§ **TASK DESCRIPTION**
Look for "plus" in the listing below. Gather each line that contains it.

§ **EXTRACTED MATERIAL**
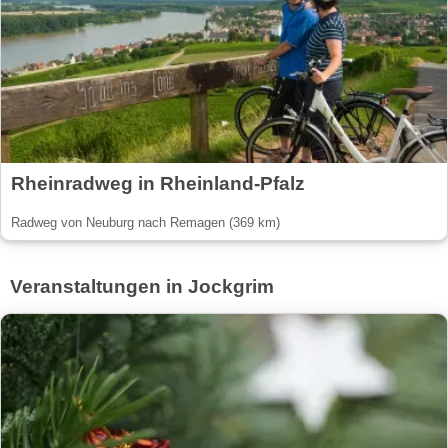
Rheinradweg in Rheinland-Pfalz
Radweg von Neuburg nach Remagen (369 km)
Veranstaltungen in Jockgrim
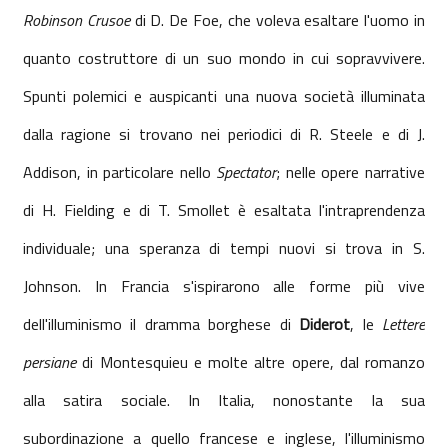
Robinson Crusoe
di D. De Foe, che voleva esaltare l'uomo in
quanto costruttore di un suo mondo in cui sopravvivere.
Spunti polemici e auspicanti una nuova società illuminata
dalla ragione si trovano nei periodici di R. Steele e di J.
Addison, in particolare nello
Spectator
; nelle opere narrative
di H. Fielding e di T. Smollet è esaltata l'intraprendenza
individuale; una speranza di tempi nuovi si trova in S.
Johnson. In Francia s'ispirarono alle forme più vive
dell'illuminismo il dramma borghese di
Diderot
, le
Lettere
persiane
di Montesquieu e molte altre opere, dal romanzo
alla satira sociale. In Italia, nonostante la sua
subordinazione a quello francese e inglese, l'illuminismo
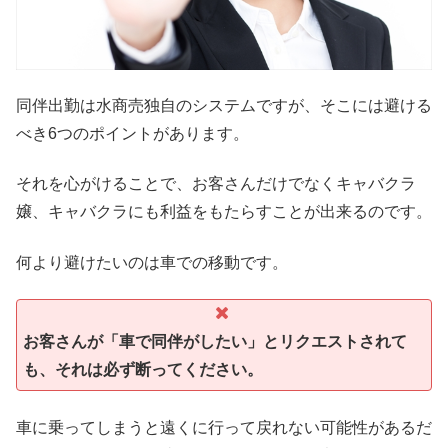
同伴出勤は水商売独自のシステムですが、そこには避ける
べき6つのポイントがあります。
それを心がけることで、お客さんだけでなくキャバクラ
嬢、キャバクラにも利益をもたらすことが出来るのです。
何より避けたいのは車での移動です。
お客さんが「車で同伴がしたい」とリクエストされて
も、それは必ず断ってください。
車に乗ってしまうと遠くに行って戻れない可能性があるだ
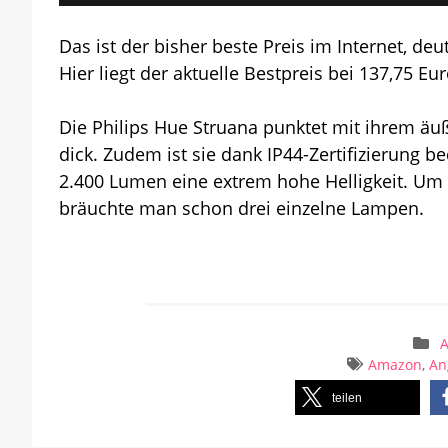
Das ist der bisher beste Preis im Internet, d
Hier liegt der aktuelle Bestpreis bei 137,75 Eu
Die Philips Hue Struana punktet mit ihrem äuß
dick. Zudem ist sie dank IP44-Zertifizierung 
2.400 Lumen eine extrem hohe Helligkeit. Um d
bräuchte man schon drei einzelne Lampen.
A
Amazon
,
An
teilen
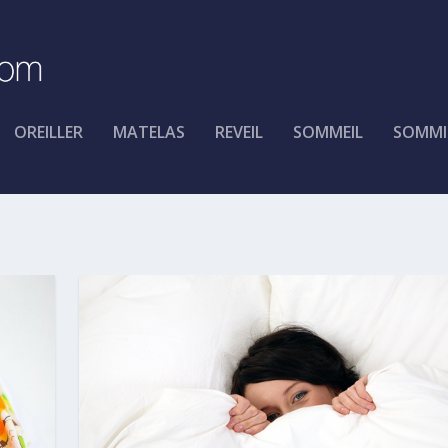
OREILLER
MATELAS
REVEIL
SOMMEIL
SOMMI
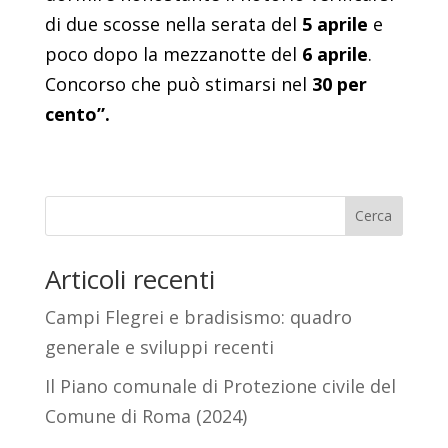
di due scosse nella serata del
5 aprile
e
poco dopo la mezzanotte del
6 aprile
.
Concorso che può stimarsi nel
30 per
cento”.
Cerca
Articoli recenti
Campi Flegrei e bradisismo: quadro
generale e sviluppi recenti
Il Piano comunale di Protezione civile del
Comune di Roma (2024)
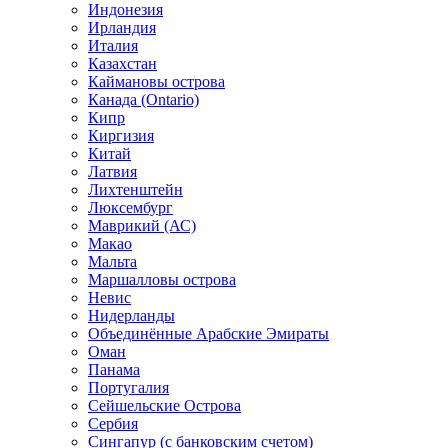
Индонезия
Ирландия
Италия
Казахстан
Каймановы острова
Канада (Ontario)
Кипр
Киргизия
Китай
Латвия
Лихтенштейн
Люксембург
Маврикий (АС)
Макао
Мальта
Маршалловы острова
Нeвис
Нидерланды
Объединённые Арабские Эмираты
Оман
Панама
Португалия
Сейшельские Острова
Сербия
Сингапур (c банковским счетом)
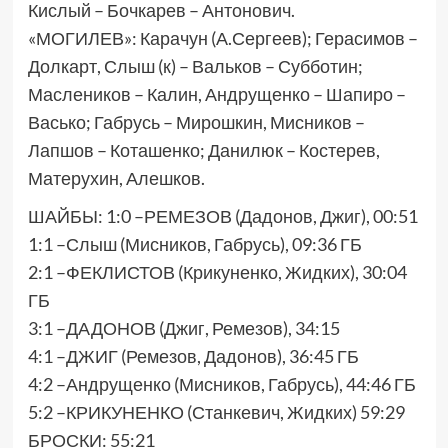
Кислый – Бочкарев – Антонович.
«МОГИЛЕВ»: Карачун (А.Сергеев); Герасимов –
Долкарт, Слыш (к) – Вальков – Субботин;
Маслеников – Калин, Андрущенко – Шапиро –
Васько; Габрусь – Мирошкин, Мисников –
Лапшов – Коташенко; Данилюк – Костерев,
Матерухин, Алешков.
ШАЙБЫ: 1:0 –РЕМЕЗОВ (Дадонов, Джиг), 00:51
1:1 –Слыш (Мисников, Габрусь), 09:36 ГБ
2:1 –ФЕКЛИСТОВ (Крикуненко, Жидких), 30:04
ГБ
3:1 –ДАДОНОВ (Джиг, Ремезов), 34:15
4:1 –ДЖИГ (Ремезов, Дадонов), 36:45 ГБ
4:2 –Андрущенко (Мисников, Габрусь), 44:46 ГБ
5:2 –КРИКУНЕНКО (Станкевич, Жидких) 59:29
БРОСКИ: 55:21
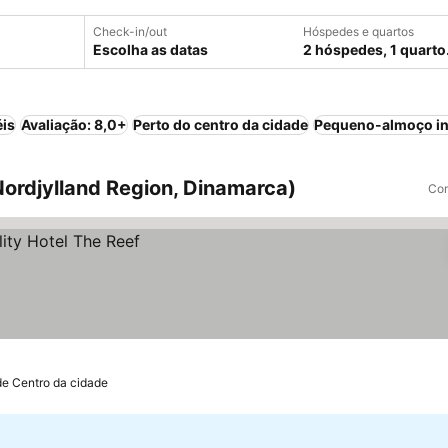
Check-in/out
Hóspedes e quartos
Escolha as datas
2 hóspedes, 1 quarto
éis
Avaliação: 8,0+
Perto do centro da cidade
Pequeno-almoço in
ordjylland Region, Dinamarca)
Com
de Centro da cidade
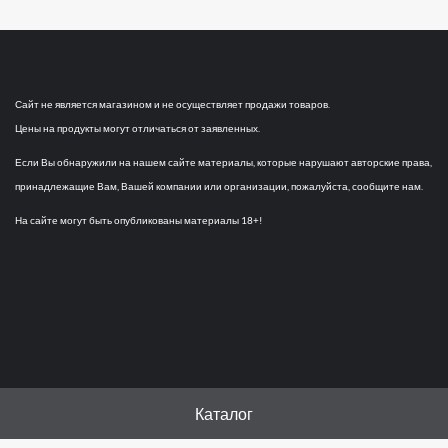
Сайт не является магазином и не осуществляет продажи товаров.
Цены на продукты могут отличаться от заявленных.
Если Вы обнаружили на нашем сайте материалы, которые нарушают авторские права,
принадлежащие Вам, Вашей компании или организации, пожалуйста, сообщите нам.
На сайте могут быть опубликованы материалы 18+!
Каталог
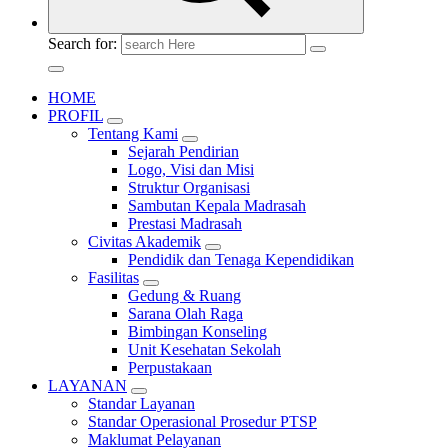
Search for:
HOME
PROFIL
Tentang Kami
Sejarah Pendirian
Logo, Visi dan Misi
Struktur Organisasi
Sambutan Kepala Madrasah
Prestasi Madrasah
Civitas Akademik
Pendidik dan Tenaga Kependidikan
Fasilitas
Gedung & Ruang
Sarana Olah Raga
Bimbingan Konseling
Unit Kesehatan Sekolah
Perpustakaan
LAYANAN
Standar Layanan
Standar Operasional Prosedur PTSP
Maklumat Pelayanan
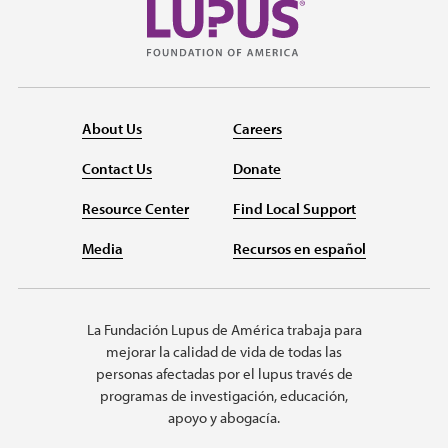
About Us
Careers
Contact Us
Donate
Resource Center
Find Local Support
Media
Recursos en español
La Fundación Lupus de América trabaja para
mejorar la calidad de vida de todas las
personas afectadas por el lupus través de
programas de investigación, educación,
apoyo y abogacía.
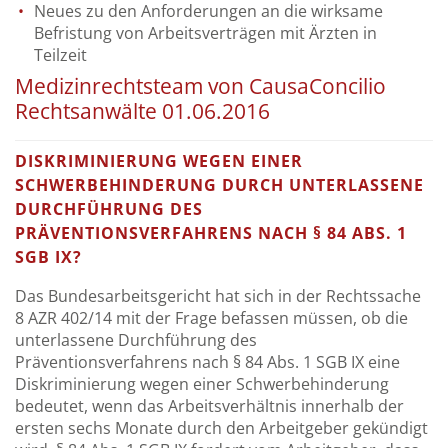
Neues zu den Anforderungen an die wirksame
Befristung von Arbeitsverträgen mit Ärzten in
Teilzeit
Medizinrechtsteam von CausaConcilio
Rechtsanwälte 01.06.2016
DISKRIMINIERUNG WEGEN EINER
SCHWERBEHINDERUNG DURCH UNTERLASSENE
DURCHFÜHRUNG DES
PRÄVENTIONSVERFAHRENS NACH § 84 ABS. 1
SGB IX?
Das Bundesarbeitsgericht hat sich in der Rechtssache
8 AZR 402/14 mit der Frage befassen müssen, ob die
unterlassene Durchführung des
Präventionsverfahrens nach § 84 Abs. 1 SGB IX eine
Diskriminierung wegen einer Schwerbehinderung
bedeutet, wenn das Arbeitsverhältnis innerhalb der
ersten sechs Monate durch den Arbeitgeber gekündigt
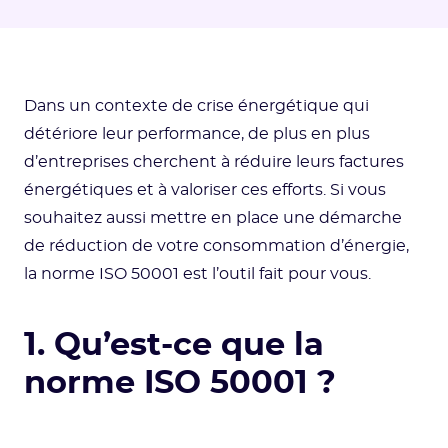
Dans un contexte de crise énergétique qui
détériore leur performance, de plus en plus
d’entreprises cherchent à réduire leurs factures
énergétiques et à valoriser ces efforts. Si vous
souhaitez aussi mettre en place une démarche
de réduction de votre consommation d’énergie,
la norme ISO 50001 est l’outil fait pour vous.
1. Qu’est-ce que la
norme ISO 50001 ?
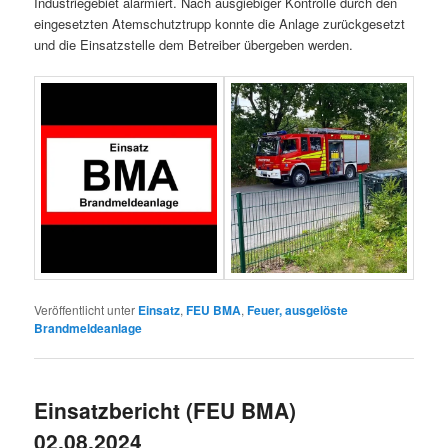
Industriegebiet alarmiert. Nach ausgiebiger Kontrolle durch den
eingesetzten Atemschutztrupp konnte die Anlage zurückgesetzt
und die Einsatzstelle dem Betreiber übergeben werden.
Veröffentlicht unter
Einsatz
,
FEU BMA
,
Feuer, ausgelöste
Brandmeldeanlage
Einsatzbericht (FEU BMA)
02.08.2024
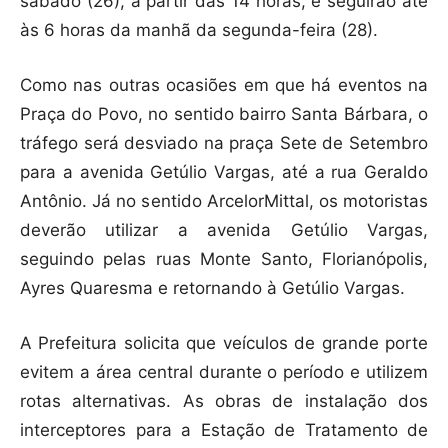
sábado (26), a partir das 14 horas, e seguirão até
às 6 horas da manhã da segunda-feira (28).
Como nas outras ocasiões em que há eventos na
Praça do Povo, no sentido bairro Santa Bárbara, o
tráfego será desviado na praça Sete de Setembro
para a avenida Getúlio Vargas, até a rua Geraldo
Antônio. Já no sentido ArcelorMittal, os motoristas
deverão utilizar a avenida Getúlio Vargas,
seguindo pelas ruas Monte Santo, Florianópolis,
Ayres Quaresma e retornando à Getúlio Vargas.
A Prefeitura solicita que veículos de grande porte
evitem a área central durante o período e utilizem
rotas alternativas. As obras de instalação dos
interceptores para a Estação de Tratamento de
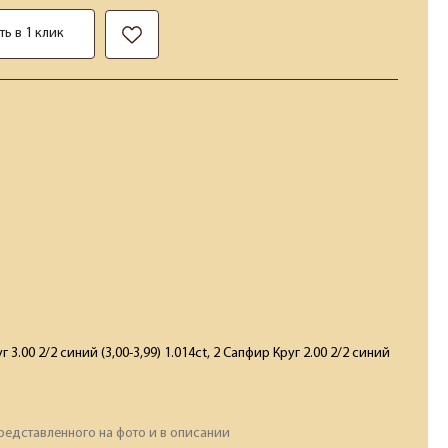
ть в 1 клик
 3.00 2/2 синий (3,00-3,99) 1.014ct, 2 Сапфир Круг 2.00 2/2 синий
редставленного на фото и в описании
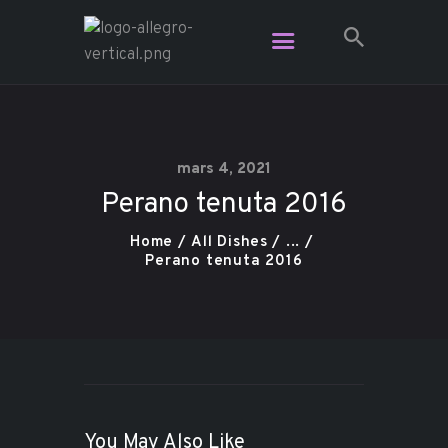
Restaurant Allegro - Voga Café -
L'Étage Espace Lounge
Le resto le plus branché dans Charlevoix
mars 4, 2021
Perano tenuta 2016
Vidéo
Plats pour emporter
Home
All Dishes
...
Perano tenuta 2016
Contact
Réservation
Carte Cadeau
You May Also Like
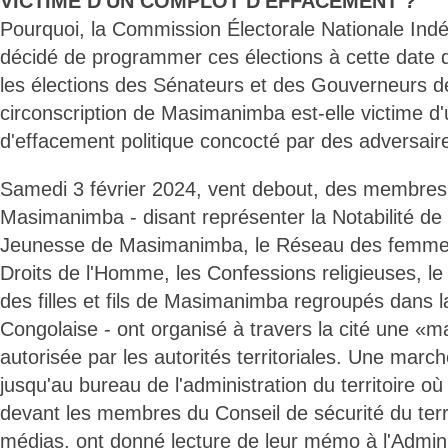
VICTIME D'UN COMPLOT D'EFFACEMENT ?
Pourquoi, la Commission Électorale Nationale Indé
décidé de programmer ces élections à cette date du
les élections des Sénateurs et des Gouverneurs d
circonscription de Masimanimba est-elle victime d
d'effacement politique concocté par des adversaire
Samedi 3 février 2024, vent debout, des membres d
Masimanimba - disant représenter la Notabilité d
Jeunesse de Masimanimba, le Réseau des femme
Droits de l'Homme, les Confessions religieuses, l
des filles et fils de Masimanimba regroupés dans la
Congolaise - ont organisé à travers la cité une «m
autorisée par les autorités territoriales. Une march
jusqu'au bureau de l'administration du territoire où
devant les membres du Conseil de sécurité du terri
médias, ont donné lecture de leur mémo à l'Adminis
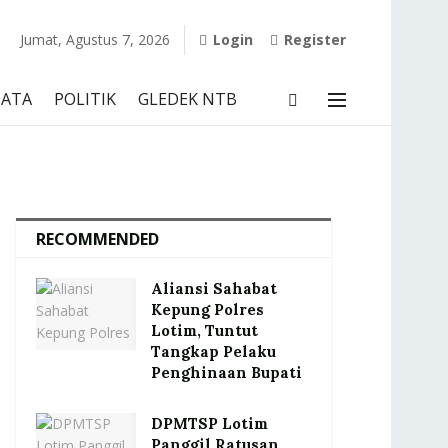
Jumat, Agustus 7, 2026
Login
Register
SATA
POLITIK
GLEDEK NTB
RECOMMENDED
Aliansi Sahabat
Kepung Polres
Lotim, Tuntut
Tangkap Pelaku
Penghinaan Bupati
DPMTSP Lotim
Panggil Ratusan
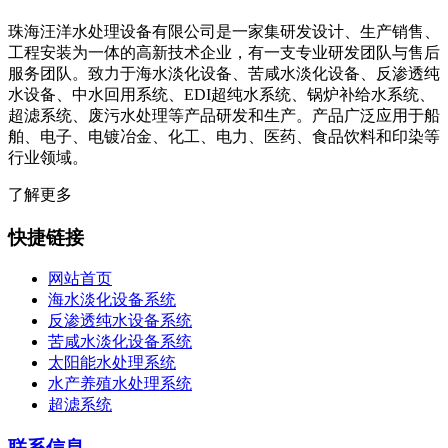
珠海汪洋水处理设备有限公司是一家集研发设计、生产销售、
工程安装为一体的高新技术企业，有一支专业研发团队与售后
服务团队。致力于海水淡化设备、苦咸水淡化设备、反渗透纯
水设备、中水回用系统、EDI超纯水系统、锅炉补给水系统、
超滤系统、废污水处理等产品研发和生产。产品广泛应用于船
舶、电子、电镀冶金、化工、电力、医药、食品饮料和印染等
行业领域。
了解更多
快捷链接
网站首页
海水淡化设备系统
反渗透纯水设备系统
苦咸水淡化设备系统
太阳能水处理系统
水产养殖水处理系统
超滤系统
联系信息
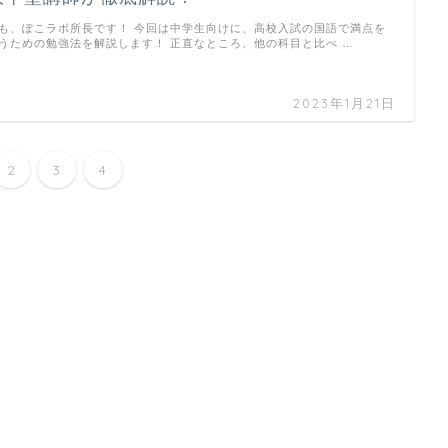
も、ぽこラボ所長です！ 今回は中学生向けに、高校入試の国語で満点を
うための勉強法を解説します！ 正直なところ、他の科目と比べ …
2023年1月21日
2
3
4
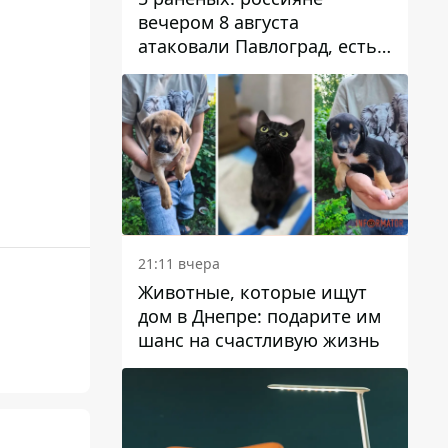
вечером 8 августа
атаковали Павлоград, есть
возгорание
21:11 вчера
Животные, которые ищут
дом в Днепре: подарите им
шанс на счастливую жизнь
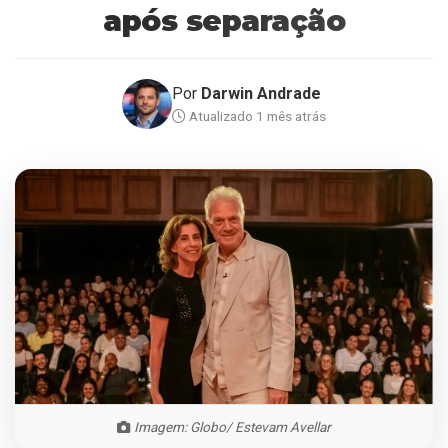
após separação
Por
Darwin Andrade
Atualizado 1 mês atrás
Imagem: Globo/ Estevam Avellar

§ **SOLUTION FOR THIS TASK**
détériore leur performance, de plus en plus
Le resto le plus branché dans Charlevoix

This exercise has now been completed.